From the entries provided below, copy each line that contains the word "finances".

Saved data entries
···

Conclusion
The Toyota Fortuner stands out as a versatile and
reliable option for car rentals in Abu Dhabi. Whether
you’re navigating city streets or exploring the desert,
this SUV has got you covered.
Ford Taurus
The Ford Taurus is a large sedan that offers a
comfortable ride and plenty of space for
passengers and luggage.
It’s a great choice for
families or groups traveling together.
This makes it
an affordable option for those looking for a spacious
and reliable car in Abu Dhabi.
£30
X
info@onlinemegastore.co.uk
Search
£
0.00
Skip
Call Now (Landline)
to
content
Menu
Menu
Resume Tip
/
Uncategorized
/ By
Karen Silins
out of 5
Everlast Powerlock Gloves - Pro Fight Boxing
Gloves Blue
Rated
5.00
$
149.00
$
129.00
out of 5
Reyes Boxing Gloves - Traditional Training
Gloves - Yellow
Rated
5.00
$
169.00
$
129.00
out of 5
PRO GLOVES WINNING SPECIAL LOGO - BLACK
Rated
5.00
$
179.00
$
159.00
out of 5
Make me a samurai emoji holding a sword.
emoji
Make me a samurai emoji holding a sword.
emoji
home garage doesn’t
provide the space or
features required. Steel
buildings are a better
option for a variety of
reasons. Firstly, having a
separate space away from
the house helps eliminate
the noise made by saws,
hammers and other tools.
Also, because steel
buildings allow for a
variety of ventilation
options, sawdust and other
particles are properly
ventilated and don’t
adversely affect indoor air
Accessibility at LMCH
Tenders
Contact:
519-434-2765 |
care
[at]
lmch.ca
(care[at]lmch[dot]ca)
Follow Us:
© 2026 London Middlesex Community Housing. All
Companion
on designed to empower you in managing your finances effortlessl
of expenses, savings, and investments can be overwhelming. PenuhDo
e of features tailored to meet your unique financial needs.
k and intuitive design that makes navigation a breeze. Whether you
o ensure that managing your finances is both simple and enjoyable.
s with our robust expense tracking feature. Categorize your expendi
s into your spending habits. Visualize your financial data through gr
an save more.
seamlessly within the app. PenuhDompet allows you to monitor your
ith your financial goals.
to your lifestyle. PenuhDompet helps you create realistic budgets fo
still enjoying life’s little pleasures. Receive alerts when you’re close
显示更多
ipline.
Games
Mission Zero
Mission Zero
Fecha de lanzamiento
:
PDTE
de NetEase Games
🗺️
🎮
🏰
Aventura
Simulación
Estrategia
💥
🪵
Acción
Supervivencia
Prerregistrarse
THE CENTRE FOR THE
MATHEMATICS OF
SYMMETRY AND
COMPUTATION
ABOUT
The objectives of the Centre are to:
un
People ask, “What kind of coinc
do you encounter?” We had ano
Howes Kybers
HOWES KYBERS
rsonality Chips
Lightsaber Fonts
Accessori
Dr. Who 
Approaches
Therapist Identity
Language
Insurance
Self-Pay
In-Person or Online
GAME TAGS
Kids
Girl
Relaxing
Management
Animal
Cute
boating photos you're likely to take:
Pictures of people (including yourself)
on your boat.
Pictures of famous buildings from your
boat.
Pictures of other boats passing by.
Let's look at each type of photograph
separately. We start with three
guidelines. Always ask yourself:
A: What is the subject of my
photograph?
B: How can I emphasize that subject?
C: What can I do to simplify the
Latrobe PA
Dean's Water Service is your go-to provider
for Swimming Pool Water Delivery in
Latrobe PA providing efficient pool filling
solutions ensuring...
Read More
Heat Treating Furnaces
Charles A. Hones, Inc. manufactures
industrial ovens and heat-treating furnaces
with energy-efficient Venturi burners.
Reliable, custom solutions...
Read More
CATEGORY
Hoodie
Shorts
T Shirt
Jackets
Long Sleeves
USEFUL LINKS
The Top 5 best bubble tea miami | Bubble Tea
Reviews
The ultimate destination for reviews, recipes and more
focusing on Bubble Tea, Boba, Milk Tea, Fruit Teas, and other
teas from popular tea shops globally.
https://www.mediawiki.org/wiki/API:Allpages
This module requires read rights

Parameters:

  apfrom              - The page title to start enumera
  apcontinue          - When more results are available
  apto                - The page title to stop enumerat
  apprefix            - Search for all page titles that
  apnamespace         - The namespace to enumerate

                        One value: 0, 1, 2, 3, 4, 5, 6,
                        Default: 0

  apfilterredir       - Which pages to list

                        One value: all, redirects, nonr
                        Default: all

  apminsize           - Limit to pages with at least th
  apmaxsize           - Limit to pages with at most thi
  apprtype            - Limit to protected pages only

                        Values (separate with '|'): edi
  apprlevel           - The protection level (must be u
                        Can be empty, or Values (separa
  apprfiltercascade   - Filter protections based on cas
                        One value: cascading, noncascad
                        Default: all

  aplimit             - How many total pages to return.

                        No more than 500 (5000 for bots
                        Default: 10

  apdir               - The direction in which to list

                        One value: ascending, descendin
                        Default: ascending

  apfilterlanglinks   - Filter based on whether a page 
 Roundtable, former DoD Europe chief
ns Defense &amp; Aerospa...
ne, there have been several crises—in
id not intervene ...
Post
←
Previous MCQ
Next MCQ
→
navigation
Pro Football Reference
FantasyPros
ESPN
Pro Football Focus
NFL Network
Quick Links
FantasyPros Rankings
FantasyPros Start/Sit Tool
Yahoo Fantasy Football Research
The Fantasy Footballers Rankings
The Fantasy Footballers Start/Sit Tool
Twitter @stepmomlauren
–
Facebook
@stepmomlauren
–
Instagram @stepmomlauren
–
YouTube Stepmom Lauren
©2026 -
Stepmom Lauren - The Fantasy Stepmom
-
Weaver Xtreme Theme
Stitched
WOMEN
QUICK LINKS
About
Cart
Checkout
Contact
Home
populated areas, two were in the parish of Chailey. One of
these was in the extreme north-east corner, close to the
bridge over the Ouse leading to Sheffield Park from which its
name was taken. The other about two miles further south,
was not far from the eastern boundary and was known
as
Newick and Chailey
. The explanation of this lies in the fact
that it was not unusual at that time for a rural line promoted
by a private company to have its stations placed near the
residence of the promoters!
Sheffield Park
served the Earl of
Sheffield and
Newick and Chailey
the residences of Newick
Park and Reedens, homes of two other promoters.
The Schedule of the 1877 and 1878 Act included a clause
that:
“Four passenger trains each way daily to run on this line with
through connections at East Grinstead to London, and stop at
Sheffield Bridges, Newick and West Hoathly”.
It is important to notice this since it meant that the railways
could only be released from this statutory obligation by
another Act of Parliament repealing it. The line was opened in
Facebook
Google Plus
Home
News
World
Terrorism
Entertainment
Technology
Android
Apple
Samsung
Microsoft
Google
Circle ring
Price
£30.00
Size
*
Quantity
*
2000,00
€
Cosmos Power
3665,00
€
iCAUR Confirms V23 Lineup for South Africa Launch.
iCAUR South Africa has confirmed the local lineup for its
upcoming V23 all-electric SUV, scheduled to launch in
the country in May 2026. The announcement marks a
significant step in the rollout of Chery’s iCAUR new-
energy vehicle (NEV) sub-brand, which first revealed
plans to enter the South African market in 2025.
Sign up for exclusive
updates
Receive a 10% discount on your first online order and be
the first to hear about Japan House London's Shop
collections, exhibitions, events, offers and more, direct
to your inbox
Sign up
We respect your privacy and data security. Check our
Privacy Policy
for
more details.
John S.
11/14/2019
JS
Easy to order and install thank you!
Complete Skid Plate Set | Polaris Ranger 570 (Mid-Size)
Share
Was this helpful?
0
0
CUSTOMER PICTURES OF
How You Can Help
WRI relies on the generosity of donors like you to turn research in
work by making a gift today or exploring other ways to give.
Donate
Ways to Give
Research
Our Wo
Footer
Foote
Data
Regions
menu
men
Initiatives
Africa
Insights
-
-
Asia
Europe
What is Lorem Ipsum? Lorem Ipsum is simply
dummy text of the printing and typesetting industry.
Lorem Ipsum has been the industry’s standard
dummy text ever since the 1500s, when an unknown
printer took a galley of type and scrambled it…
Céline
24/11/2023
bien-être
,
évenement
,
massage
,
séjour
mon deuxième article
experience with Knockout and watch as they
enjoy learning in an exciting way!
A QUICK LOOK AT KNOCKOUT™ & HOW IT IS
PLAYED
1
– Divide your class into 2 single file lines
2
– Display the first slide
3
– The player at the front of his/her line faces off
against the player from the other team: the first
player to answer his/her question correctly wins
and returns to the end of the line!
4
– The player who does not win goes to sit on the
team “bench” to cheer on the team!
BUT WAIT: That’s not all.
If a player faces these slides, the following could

···

→ Task answer
on designed to empower you in managing your finances effortlessl
o ensure that managing your finances is both simple and enjoyable.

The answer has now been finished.